Communiqué de Presse SNEMG du 02 juin 2010
publié le mercredi 2 juin 2010, par Stéphane Solanille
Communiqué de presse du 2 juin 2010
Le stage de 2ème cycle de médecine générale :
des besoins urgents de moyens pour sa généralisation
Le stage en deuxième cycle est un enjeu primordial pour les étudiants tant pour leur formation que pour leur donner des éléments objectifs de choix de carrière.

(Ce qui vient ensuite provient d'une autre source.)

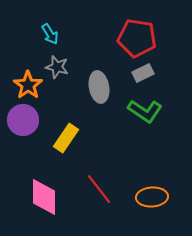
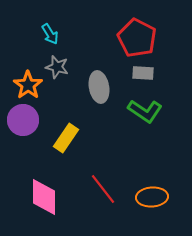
red pentagon: rotated 18 degrees clockwise
gray rectangle: rotated 30 degrees clockwise
red line: moved 4 px right
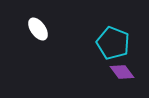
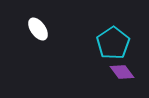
cyan pentagon: rotated 16 degrees clockwise
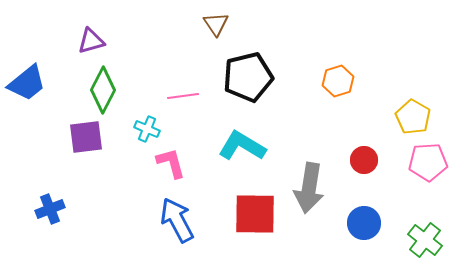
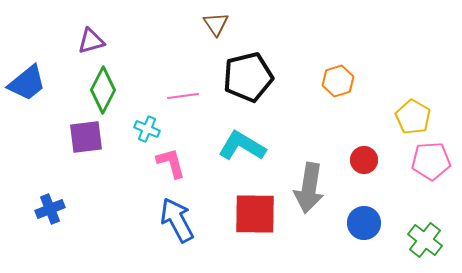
pink pentagon: moved 3 px right, 1 px up
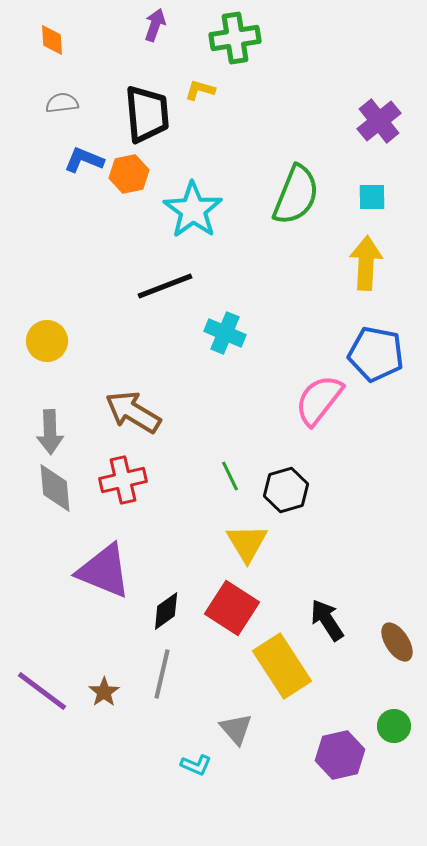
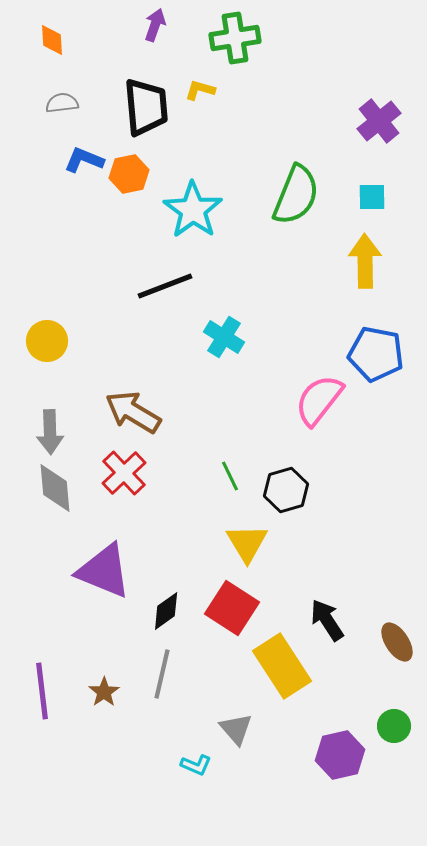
black trapezoid: moved 1 px left, 7 px up
yellow arrow: moved 1 px left, 2 px up; rotated 4 degrees counterclockwise
cyan cross: moved 1 px left, 4 px down; rotated 9 degrees clockwise
red cross: moved 1 px right, 7 px up; rotated 30 degrees counterclockwise
purple line: rotated 46 degrees clockwise
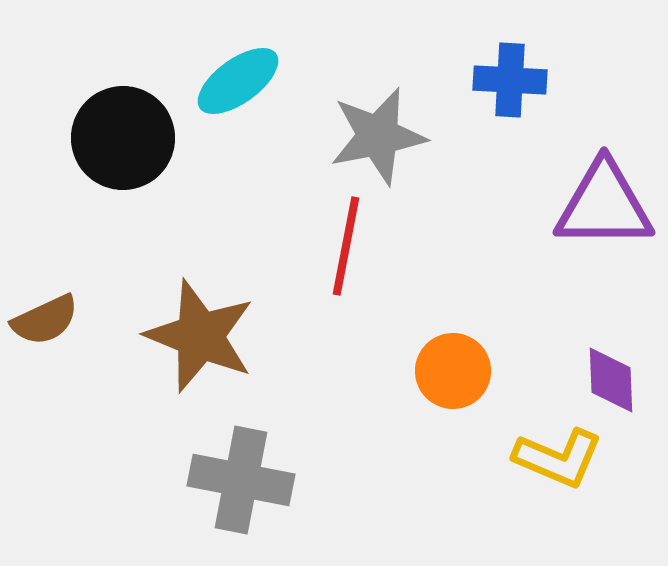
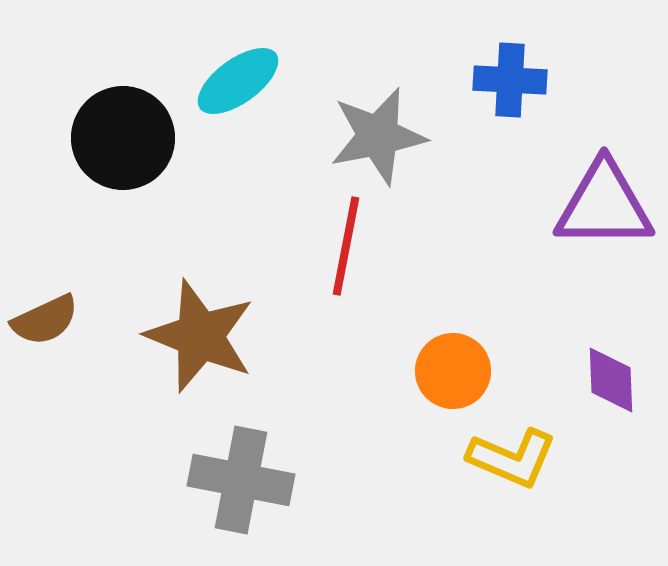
yellow L-shape: moved 46 px left
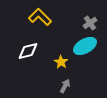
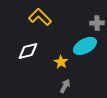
gray cross: moved 7 px right; rotated 32 degrees clockwise
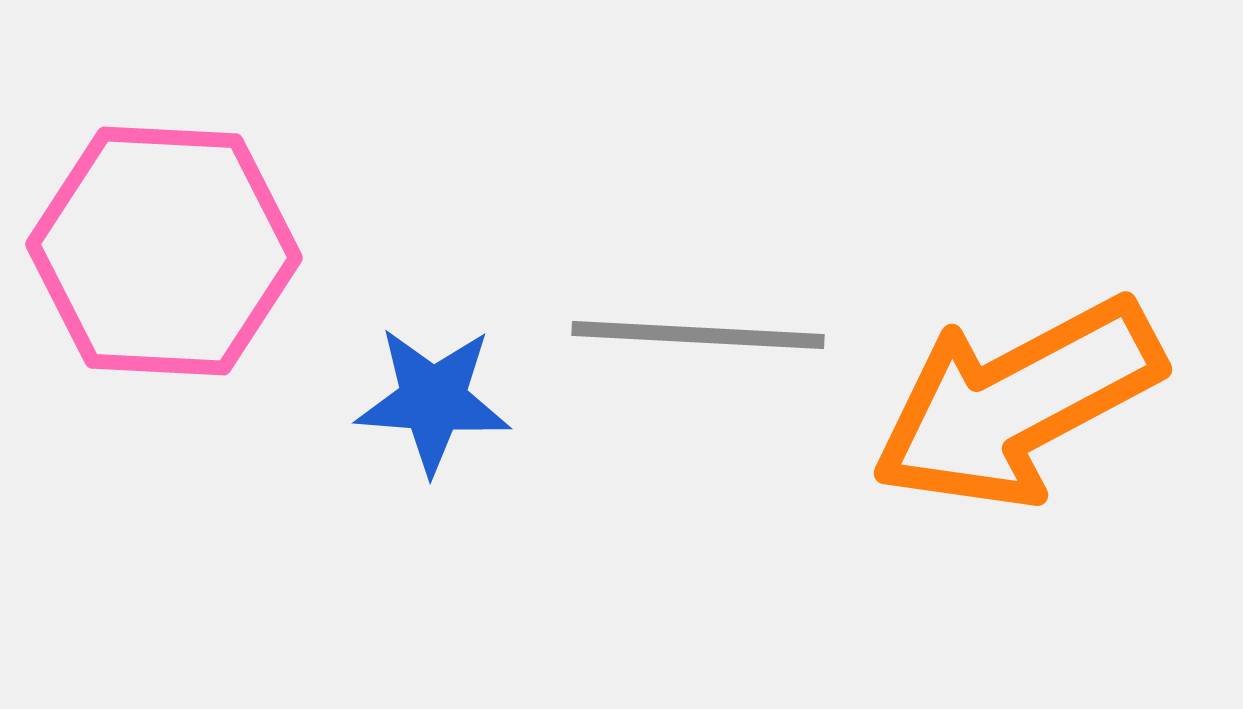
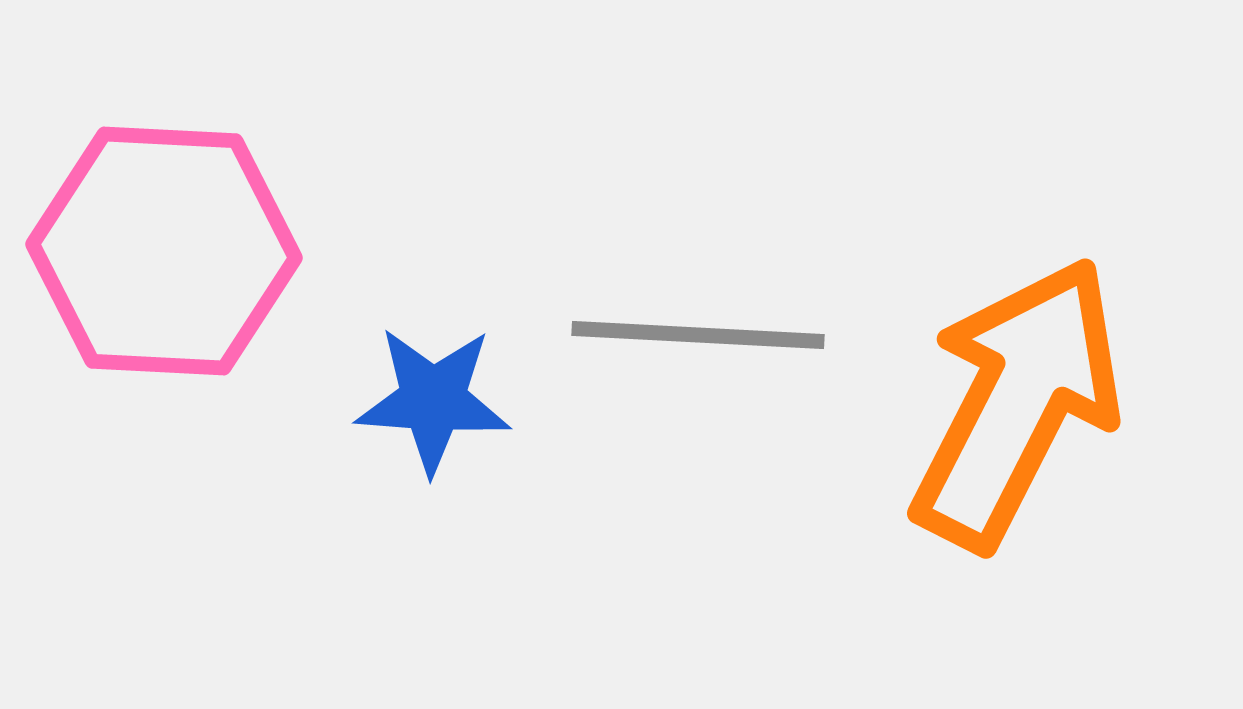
orange arrow: rotated 145 degrees clockwise
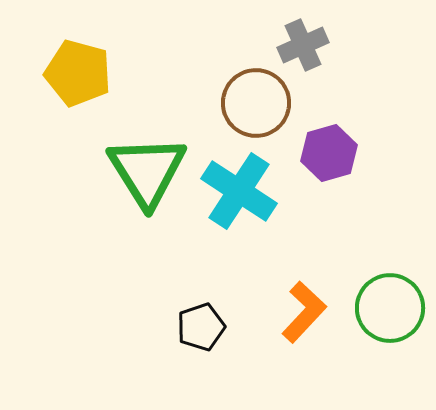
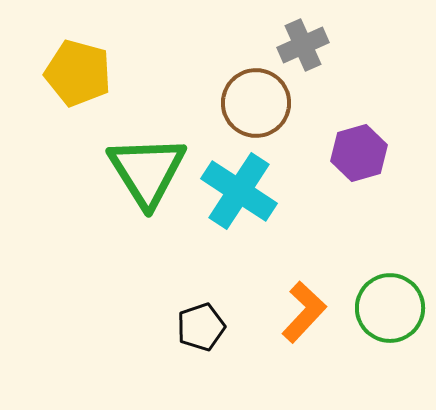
purple hexagon: moved 30 px right
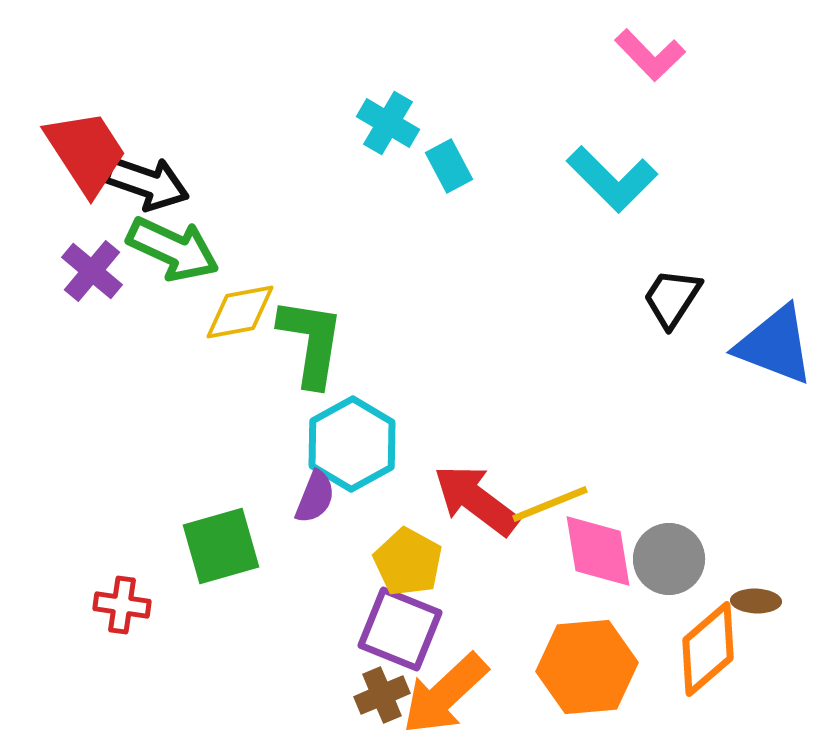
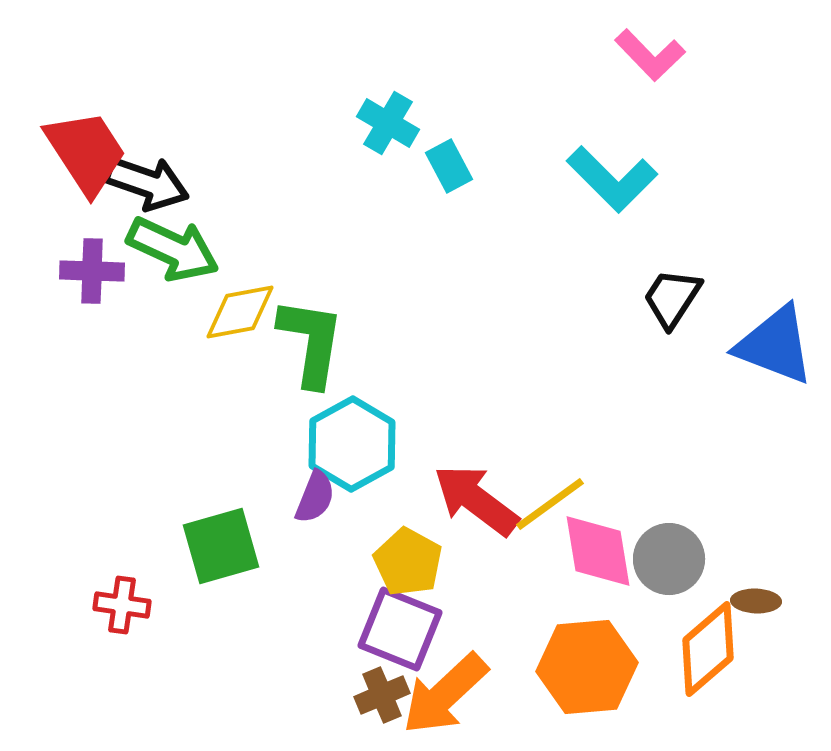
purple cross: rotated 38 degrees counterclockwise
yellow line: rotated 14 degrees counterclockwise
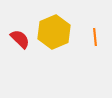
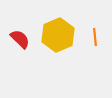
yellow hexagon: moved 4 px right, 3 px down
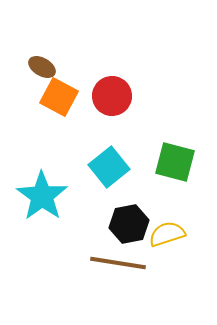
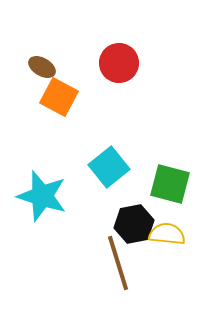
red circle: moved 7 px right, 33 px up
green square: moved 5 px left, 22 px down
cyan star: rotated 18 degrees counterclockwise
black hexagon: moved 5 px right
yellow semicircle: rotated 24 degrees clockwise
brown line: rotated 64 degrees clockwise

Les enseignants cliniciens ambulatoires (ECA) se sont investis depuis longtemps pour la mise en place de ce stage. Grâce au dynamisme avec lequel les ECA ont répondu aux demandes des départements de médecine générale (DMG) et se sont formés à la pédagogie pour accueillir les étudiants dans les meilleures conditions d’apprentissage, les DMG ont mis en place le stage dans la plupart des facultés. L’enquête publiée par le CNGE (www.cnge.fr) l’atteste. Cependant faute de moyens humains le stage ne pourra se généraliser immédiatement à tous les étudiants dans les conditions de l’arrêté du 18 juin 2009.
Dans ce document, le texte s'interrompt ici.